SOURCE DATA:
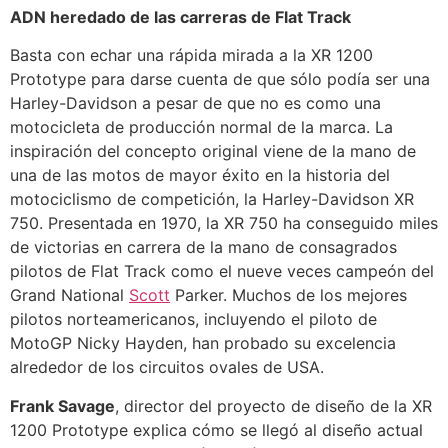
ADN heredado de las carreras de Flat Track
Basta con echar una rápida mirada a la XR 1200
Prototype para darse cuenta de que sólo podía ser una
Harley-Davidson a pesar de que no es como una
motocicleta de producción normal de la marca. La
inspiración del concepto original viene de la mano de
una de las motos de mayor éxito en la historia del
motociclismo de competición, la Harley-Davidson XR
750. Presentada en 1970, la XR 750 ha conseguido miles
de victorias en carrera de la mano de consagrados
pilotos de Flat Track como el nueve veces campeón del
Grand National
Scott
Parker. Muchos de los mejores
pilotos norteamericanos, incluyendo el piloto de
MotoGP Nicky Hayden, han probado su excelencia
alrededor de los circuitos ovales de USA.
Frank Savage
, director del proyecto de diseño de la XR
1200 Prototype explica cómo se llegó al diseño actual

---

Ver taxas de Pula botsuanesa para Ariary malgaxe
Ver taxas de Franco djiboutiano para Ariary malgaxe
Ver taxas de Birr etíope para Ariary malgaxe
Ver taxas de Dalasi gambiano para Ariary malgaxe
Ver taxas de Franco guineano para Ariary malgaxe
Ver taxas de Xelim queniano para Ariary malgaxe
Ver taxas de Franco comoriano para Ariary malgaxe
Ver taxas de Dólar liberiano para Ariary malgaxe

==

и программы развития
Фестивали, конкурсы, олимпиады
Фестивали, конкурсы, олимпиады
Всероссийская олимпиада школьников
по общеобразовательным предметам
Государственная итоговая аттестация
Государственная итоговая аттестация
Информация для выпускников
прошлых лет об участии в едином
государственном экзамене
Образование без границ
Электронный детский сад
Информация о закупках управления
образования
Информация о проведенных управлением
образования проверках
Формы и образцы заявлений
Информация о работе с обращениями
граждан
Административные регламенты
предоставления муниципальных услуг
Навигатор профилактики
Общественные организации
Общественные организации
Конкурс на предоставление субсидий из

TO DO: All that belongs in your answer is the stretch of entries above from the line with "Информация для выпускников" through the line with "Конкурс на предоставление субсидий из", printed exactly.

ANSWER TO THIS PROBLEM:
Информация для выпускников
прошлых лет об участии в едином
государственном экзамене
Образование без границ
Электронный детский сад
Информация о закупках управления
образования
Информация о проведенных управлением
образования проверках
Формы и образцы заявлений
Информация о работе с обращениями
граждан
Административные регламенты
предоставления муниципальных услуг
Навигатор профилактики
Общественные организации
Общественные организации
Конкурс на предоставление субсидий из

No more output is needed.